Les boucles de guidage sont constituées d'une tige métallique plié en forme de rectangle large, dont la base est passée dans une patte pliée en deux, et rivetée à la coque à l'aide d'un rivet fendu à tête plate. A noter que les angles extérieurs de la patte de maintien des boucles de guidage sont coupés.
Enfin, les deux bandes de cuir constituant la jugulaire et l'arceau de maintien de la coiffe sont maintenus ensemble à l'aide de rivets fendus à tête plate.

Comparatif entre le casque britannique Mark I et le casque US model 1917 :

Casque britannique Mark I.
Casque britannique Mark I.
Casque US model 1917.
Casque US model 1917.

Etant donné que le casque anglais Mark I a servi de modèle dans la conception du casque US model 1917, très proche de son homologue britannique, seul quelques petites différences permettent de distinguer les deux modèles. Les caractéristiques des deux modèles sont :

    1. Les passants de jugulaire sont fixés par des rivets fendus sur le modèle britannique, et par un rivet mécanique pour le modèle US. La tête de rivet du modèle anglais est par ailleurs plus plate et plus large que le modèle américain.

    2. Bien que les deux casques soient bordés d'un jonc (à partir de mars 1916 pour le Mark I anglais), la jointure du jonc de ces deux casques se chevauche, mais elle est renforcée d'un point de soudure pour le modèle britannique (par ailleurs, la jointure du jonc du casque Mark I est très longue contrairement au casque M1917).

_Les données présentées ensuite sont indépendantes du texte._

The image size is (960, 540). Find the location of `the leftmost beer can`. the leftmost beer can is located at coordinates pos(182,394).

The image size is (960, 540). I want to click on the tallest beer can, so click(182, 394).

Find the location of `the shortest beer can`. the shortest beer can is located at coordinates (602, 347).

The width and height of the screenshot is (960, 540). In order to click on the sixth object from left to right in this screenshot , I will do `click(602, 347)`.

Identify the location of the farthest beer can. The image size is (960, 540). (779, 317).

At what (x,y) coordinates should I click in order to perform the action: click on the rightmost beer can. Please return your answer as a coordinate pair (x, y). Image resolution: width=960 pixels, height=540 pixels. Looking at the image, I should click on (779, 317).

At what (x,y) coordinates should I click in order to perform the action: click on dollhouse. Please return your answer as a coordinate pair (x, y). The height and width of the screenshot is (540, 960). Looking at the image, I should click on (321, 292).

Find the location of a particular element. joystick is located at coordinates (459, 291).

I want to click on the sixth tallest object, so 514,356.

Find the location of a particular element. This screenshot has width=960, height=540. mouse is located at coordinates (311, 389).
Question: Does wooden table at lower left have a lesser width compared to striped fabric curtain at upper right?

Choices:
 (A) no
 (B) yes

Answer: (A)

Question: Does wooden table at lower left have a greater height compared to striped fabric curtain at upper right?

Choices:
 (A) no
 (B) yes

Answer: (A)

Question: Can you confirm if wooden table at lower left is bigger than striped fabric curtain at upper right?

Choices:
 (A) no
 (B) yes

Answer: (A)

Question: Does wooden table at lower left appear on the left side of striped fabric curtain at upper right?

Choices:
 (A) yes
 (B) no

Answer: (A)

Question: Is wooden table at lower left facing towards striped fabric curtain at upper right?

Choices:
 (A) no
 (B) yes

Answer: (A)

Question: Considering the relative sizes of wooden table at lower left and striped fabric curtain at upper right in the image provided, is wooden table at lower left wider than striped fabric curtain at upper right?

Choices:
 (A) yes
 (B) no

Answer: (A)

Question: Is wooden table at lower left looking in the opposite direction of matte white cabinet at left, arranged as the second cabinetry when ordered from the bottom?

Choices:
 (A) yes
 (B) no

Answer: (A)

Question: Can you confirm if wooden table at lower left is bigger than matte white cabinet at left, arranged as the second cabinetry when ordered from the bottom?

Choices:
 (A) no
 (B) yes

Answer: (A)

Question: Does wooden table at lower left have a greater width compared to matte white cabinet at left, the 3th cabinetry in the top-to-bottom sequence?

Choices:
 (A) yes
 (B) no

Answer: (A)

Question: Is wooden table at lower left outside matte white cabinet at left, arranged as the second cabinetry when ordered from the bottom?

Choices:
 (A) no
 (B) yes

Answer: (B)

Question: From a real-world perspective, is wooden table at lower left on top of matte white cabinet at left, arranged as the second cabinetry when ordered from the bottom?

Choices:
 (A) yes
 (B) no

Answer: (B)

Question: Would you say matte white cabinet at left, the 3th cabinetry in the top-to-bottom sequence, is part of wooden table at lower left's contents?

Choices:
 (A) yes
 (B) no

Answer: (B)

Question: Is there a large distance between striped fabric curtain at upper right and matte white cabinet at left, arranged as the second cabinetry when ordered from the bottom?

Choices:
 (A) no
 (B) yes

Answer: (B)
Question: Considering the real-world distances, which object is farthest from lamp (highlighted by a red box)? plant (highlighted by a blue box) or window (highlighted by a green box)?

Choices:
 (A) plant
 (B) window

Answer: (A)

    3. Les casques US sont marqués d'un numéro de lot d'acier ayant la nomenclature suivante : Z[A-Z]xx ou XH[A-Z] ou encore Y[A-Z]xx où xx correspond au numéro. Ce marquage est estampé à froid à proximité de la jointure du jonc.
Le marquage du casque anglais Mark I correspond au fabricant du casque et/ou du fournisseur des plaques d'acier. Voici la liste exhaustive de ces marquages :
    - D : James Dixon & Sons.
    - H : W Hutton & Sons.
    - HH : Harrison Bros. & Howson Ltd.
    - M : J&J Maxfield & sons.
    - R : John Round & Sons.
    - V : W&E Viener.

L'acier fut fourni par les entreprises suivantes :
    - FS : Thomas Firth and Sons.
    - HS : Hadfields Ltd.
    - BS : W Beardmore & Co. Ltd.
    - MS : Miris Steel Co. Ltd.
    - A : Edgar Allen and Co. Ltd.
    - F : Thomas Firth and Sons.
    - O : Samuel Osborne & Co Ltd.
    - V : Vickers Ltd.
    - B : Bury's & Co.

    4. Le filet de la coiffe est blanc pour le modèle 17 américain, avec le fond de coiffe en feutre bleu alors que le filet est brun pour le modèle anglais avec un fond de coiffe en feutre gris/beige.

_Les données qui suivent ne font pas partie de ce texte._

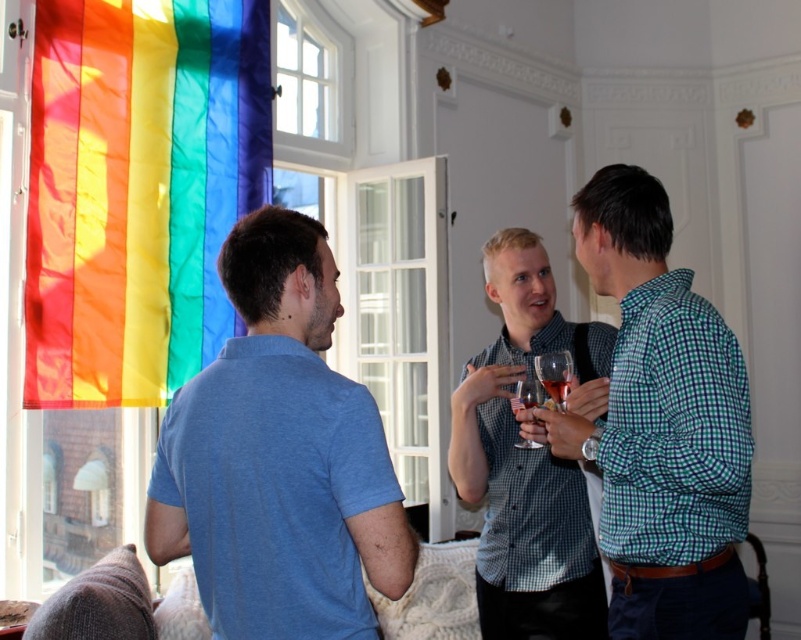 Is rainbow fabric flag at left positioned at the back of checkered fabric shirt at center?

Yes.

Does point (224, 308) lie in front of point (592, 348)?

That is False.

You are a GUI agent. You are given a task and a screenshot of the screen. Output one action in this format:
    pyautogui.click(x=<x>, y=<y>)
    Task: Click on the rainbow fabric flag at left
    The height and width of the screenshot is (640, 801).
    Given the screenshot: What is the action you would take?
    pyautogui.click(x=139, y=189)

Locate an element on the screen. rainbow fabric flag at left is located at coordinates (139, 189).

Can you confirm if translucent glass wine glass at center is positioned below clear glass wine glass at center?

Actually, translucent glass wine glass at center is above clear glass wine glass at center.

Between point (557, 390) and point (526, 388), which one is positioned behind?

Positioned behind is point (526, 388).

I want to click on translucent glass wine glass at center, so click(x=554, y=376).

Which is below, rainbow fabric flag at left or blue cotton shirt at left?

blue cotton shirt at left is lower down.

Does rainbow fabric flag at left appear on the left side of blue cotton shirt at left?

Yes, rainbow fabric flag at left is to the left of blue cotton shirt at left.

Describe the element at coordinates (139, 189) in the screenshot. I see `rainbow fabric flag at left` at that location.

    5. Enfin, le modèle anglais peut être muni d'un anneau de fond de coiffe en caoutchouc d'1 centimètre de diamètre (visible dans le cas où le fond de coiffe en feutre est détérioré) pour les casques fabriqués à partir de mai 1917.

Marquage de coiffe britannique.
Marquage de coiffe britannique.
Marquage d'inspection et de fabricant US. Marquage d'inspection et de fabricant US.
Marquage d'inspection et de fabricant US.

Pour finir les casques britanniques comportent un tampon à l'encre rouge comportant le numéro de brevet déposé par l'ingénieur John Leopold Brodie, créateur du casque Mark I anglais.
Les casques US ne sont pas obligatoirement munis d'un tampon de fabrication, qui est appliqué à l'encre noir comportant la désignation du fabricant, accompagnée du mois et de l'année de fabrication.